El inquisidor Mercader vio cómo caía el fiscal, se encogió de hombros y murmuró:
—Será la voluntad del Señor. —Y corriendo para alejarse de allí lo antes posible, añadió—: Bendito sea Su nombre.
Joan observó al muchacho que había disparado; estaba pálido y se dijo que sería su primera acción de guerra. Aquello le traía recuerdos antiguos. Se veía a sí mismo, muchos años antes, en un asalto similar disparando sobre un hombre. Solo que aquel defendía a su familia y no merecía morir, mientras que el miserable fiscal de la Inquisición sí.
Entonces Miquel Corella sopló un silbato ordenando a los suyos que se replegaran.
—Un momento —le dijo Joan.
No podía irse sin más y se dirigió al lugar donde había caído Felip.
—Todos a la galera —ordenó Miquel—. Vos también, señora —le dijo a Anna poniéndola bajo la protección de uno de sus hombres—. Yo me encargo de que vuestro marido regrese sano y salvo.
El fiscal de la Inquisición estaba tumbado en el suelo boca arriba y a través de un agujero en su abultado vientre, de donde brotaba sangre en abundancia, se veían sus vísceras. Aquel tipo de herida era mortal de necesidad y muy dolorosa.
—Mátame,
remença
, mátame —le dijo a Joan al verle. Estaba lleno de odio—. Maldito seas. Ahora puedes vengarte.
Joan le miró con indiferencia, disimulando la alegría que sentía. Le complacía ver a su enemigo en aquel estado, pero aquella satisfacción no se podía comparar con la increíble dicha que experimentaba por su liberación y la de su esposa. Sabía que no había esperanza para Felip y se decía que la Providencia había intervenido de forma milagrosa para hacer justicia.
—No —dijo.
Prefería que el matón muriera víctima de sus propios actos, no quería cargar con su muerte, aunque fuera un acto de piedad. Si el Señor había decidido que aquel malvado muriese con grandes sufrimientos, él no iba a cambiar su designio.
—¡Mátame, hijo de puta! —insistió con un rugido de dolor.
—No.
Miquel Corella apareció por detrás y sin ningún reparo le quitó a Felip una cadena de oro, un anillo del mismo metal y la bolsa. El herido sufría a cada movimiento.

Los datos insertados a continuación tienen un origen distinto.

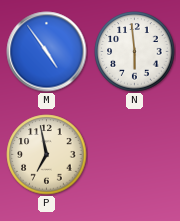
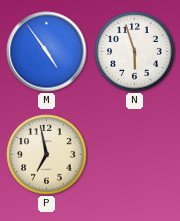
N: 5:59 -> 5:57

—¡Humm! —exclamó Miquel cuando contó las monedas—. ¡Cuatro libras de oro y varios sueldos! Te pagaba bien la Inquisición.
Felip le contemplaba con mirada vidriosa.
—Me quedo todo esto a cambio del servicio que te voy a hacer —le dijo con aquella mirada que hacía estremecer a la gente.
Y con la habilidad natural que le caracterizaba, don Michelotto sacó una soga fina que llevaba en el cinto, se la puso a Felip en el cuello cuidando de no mancharse de sangre y, usando su daga enfundada como pomo, empezó a agarrotar al fiscal de la Inquisición. A este se le hincharon las venas de las sienes, sus ojos se abrieron desorbitados y boqueó en busca de aire antes de morir.
—¡Ya está! —le dijo a Joan cuando terminó—. Ya nos podemos ir. Ha sido más trabajoso que apuñalarle, pero más elegante.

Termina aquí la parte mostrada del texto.